Most people find long rides considerably more enjoyable with company – be that rolling out with the local cycling club at 9am, or arranging a rendezvous with a more select group at a time that suits you.
The sign of a good group ride is the troop piling into a café stop after anywhere between 30 and 100 miles, smiling in shared exhaustion and chatting over hot coffee and warm cake.
A ride that has been less than perfectly executed usually results in cold glares, a missing rider (dropped somewhere along the route or ridden off in a huff) and a severely reduced chance of a repeat meeting.
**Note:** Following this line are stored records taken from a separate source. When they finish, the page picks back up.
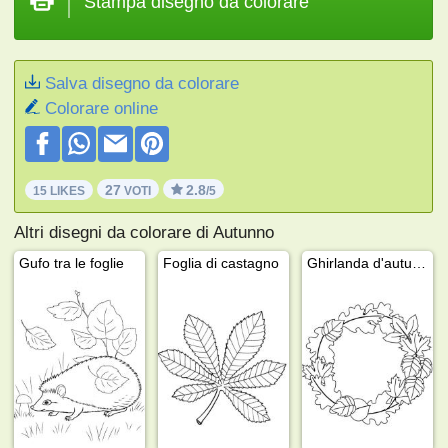
Stampa disegno da colorare
Salva disegno da colorare
Colorare online
27
2.8
15 LIKES
VOTI
/5
Altri disegni da colorare di Autunno
Gufo tra le foglie
Foglia di castagno
Ghirlanda d'autunno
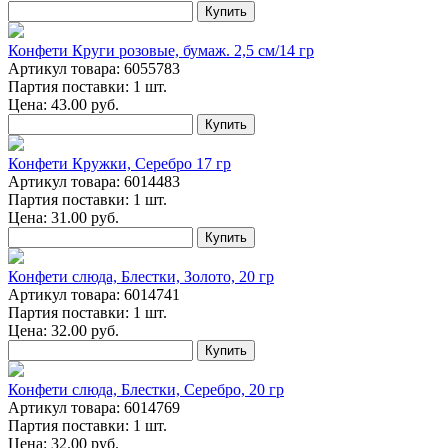
Купить
Конфети Круги розовые, бумаж. 2,5 см/14 гр
Артикул товара: 6055783
Партия поставки: 1 шт.
Цена:
43.00
руб.
Купить
Конфети Кружки, Серебро 17 гр
Артикул товара: 6014483
Партия поставки: 1 шт.
Цена:
31.00
руб.
Купить
Конфети слюда, Блестки, Золото, 20 гр
Артикул товара: 6014741
Партия поставки: 1 шт.
Цена:
32.00
руб.
Купить
Конфети слюда, Блестки, Серебро, 20 гр
Артикул товара: 6014769
Партия поставки: 1 шт.
Цена:
32.00
руб.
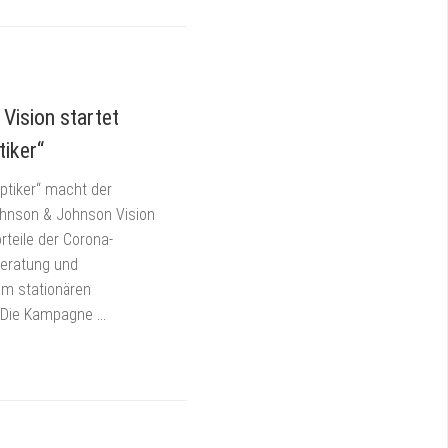
Vision startet
iker“
ptiker“ macht der
ohnson & Johnson Vision
rteile der Corona-
Beratung und
m stationären
 Die Kampagne
…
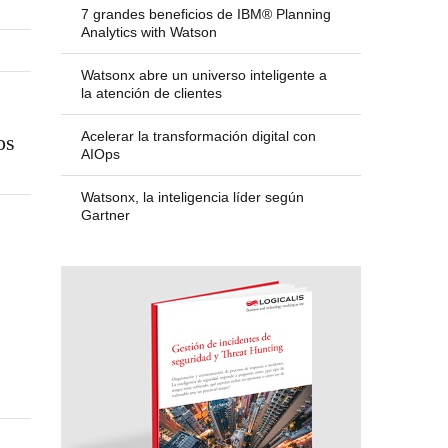
7 grandes beneficios de IBM® Planning
Analytics with Watson
Watsonx abre un universo inteligente a
la atención de clientes
Acelerar la transformación digital con
os
AIOps
Watsonx, la inteligencia líder según
Gartner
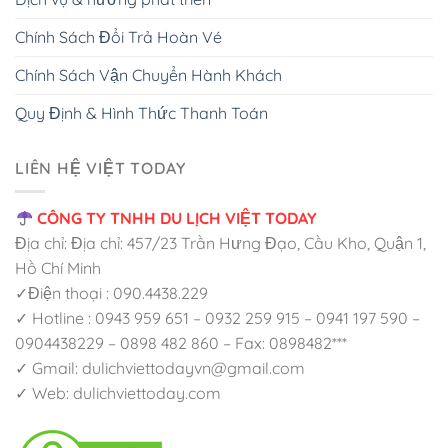
Chính Sách Đổi Trả Hoàn Vé
Chính Sách Vận Chuyển Hành Khách
Quy Định & Hình Thức Thanh Toán
LIÊN HỆ VIỆT TODAY
CÔNG TY TNHH DU LỊCH VIỆT TODAY
Địa chỉ: Địa chỉ: 457/23 Trần Hưng Đạo, Cầu Kho, Quận 1,
Hồ Chí Minh
✓Điện thoại : 090.4438.229
✓ Hotline : 0943 959 651 – 0932 259 915 – 0941 197 590 –
0904438229 – 0898 482 860 – Fax: 0898482***
✓ Gmail: dulichviettodayvn@gmail.com
✓ Web: dulichviettoday.com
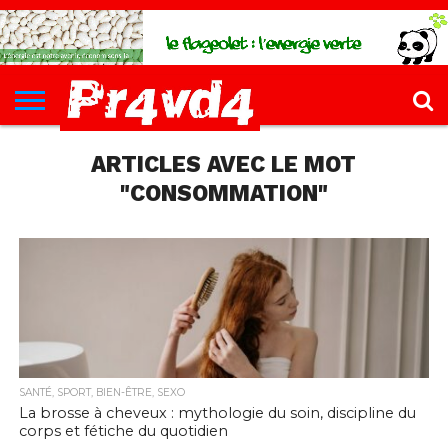
CH4UD
L’INFØ
PØLITIQUE
ECONØMIE
КULTURE
SANTÉ
44-
FORMATIONS
CONTACT
FILLETTE
ARTICLES AVEC LE MOT
"CONSOMMATION"
SANTÉ, SPORT, BIEN-ÊTRE, SEXO
La brosse à cheveux : mythologie du soin, discipline du
corps et fétiche du quotidien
Here are some tips for ride leaders, and ride partakers, to ensure that everyone involved has a great time and comes back for more..
1) Agree distance and speed before the ride
Let’s start at the very beginning. Before you go anywhere, it’s best to make sure everyone knows what sort of ride this is going to be.
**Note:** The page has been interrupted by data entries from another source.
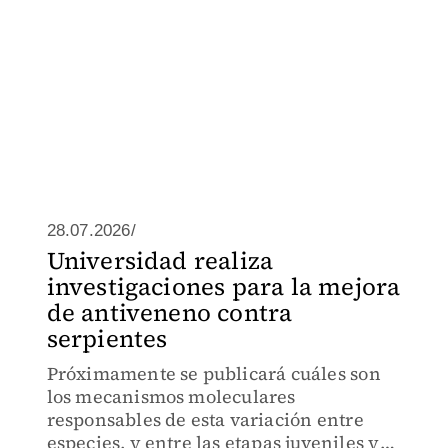
28.07.2026/
Universidad realiza
investigaciones para la mejora
de antiveneno contra
serpientes
Próximamente se publicará cuáles son
los mecanismos moleculares
responsables de esta variación entre
especies, y entre las etapas juveniles y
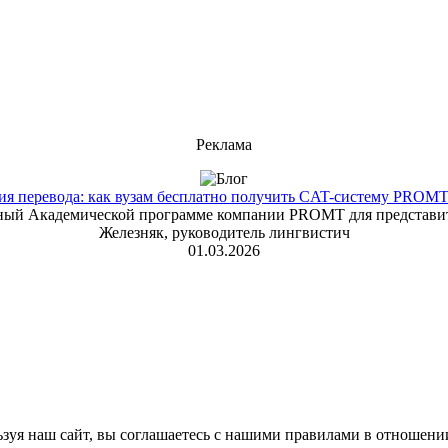
Реклама
 перевода: как вузам бесплатно получить CAT-систему PROMT T
енный Академической программе компании PROMT для представит
Железняк, руководитель лингвистич
01.03.2026
зуя наш сайт, вы соглашаетесь с нашими правилами в отношени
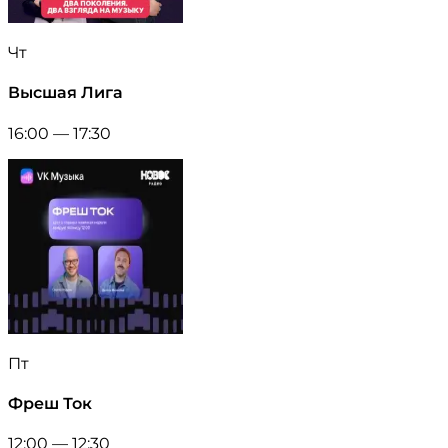
Чт
Высшая Лига
16:00 — 17:30
Пт
Фреш Ток
12:00 — 12:30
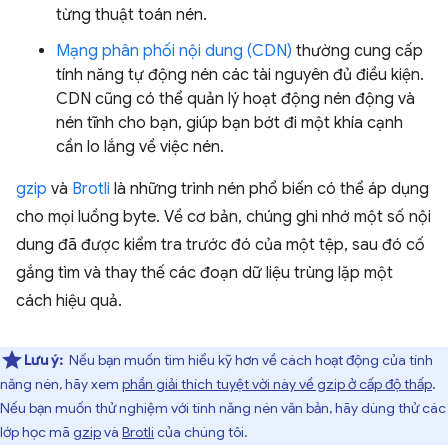
từng thuật toán nén.
Mạng phân phối nội dung (CDN)
thường cung cấp
tính năng tự động nén các tài nguyên đủ điều kiện.
CDN cũng có thể quản lý hoạt động nén động và
nén tĩnh cho bạn, giúp bạn bớt đi một khía cạnh
cần lo lắng về việc nén.
gzip
và
Brotli
là những trình nén phổ biến có thể áp dụng
cho mọi luồng byte. Về cơ bản, chúng ghi nhớ một số nội
dung đã được kiểm tra trước đó của một tệp, sau đó cố
gắng tìm và thay thế các đoạn dữ liệu trùng lặp một
cách hiệu quả.
Lưu ý:
Nếu bạn muốn tìm hiểu kỹ hơn về cách hoạt động của tính
năng nén, hãy xem
phần giải thích tuyệt vời này về gzip ở cấp độ thấp
.
Nếu bạn muốn thử nghiệm với tính năng nén văn bản, hãy dùng thử các
lớp học mã
gzip
và
Brotli
của chúng tôi.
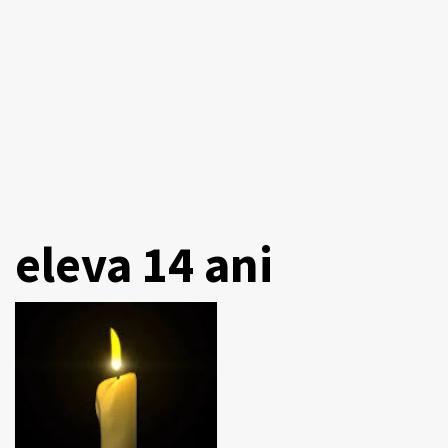
eleva 14 ani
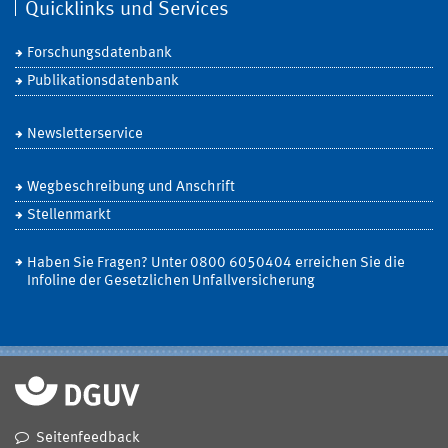
Quicklinks und Services
Forschungsdatenbank
Publikationsdatenbank
Newsletterservice
Wegbeschreibung und Anschrift
Stellenmarkt
Haben Sie Fragen? Unter 0800 6050404 erreichen Sie die
Infoline der Gesetzlichen Unfallversicherung
Seitenfeedback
The person leading the ride needs to state the proposed distance, give an idea of what sort of elevation those joining in can expect to enjoy, and the anticipated average speed.
These three stats do need to be at least based loosely on the truth. It’s ok to chuck a couple of extra hills in there, but don’t advertise a 20 mile flat ride at 15 miles and hour and then wonder why there’s mutiny in the ranks 50 miles in after the 10 minute ascent of a small local mountain.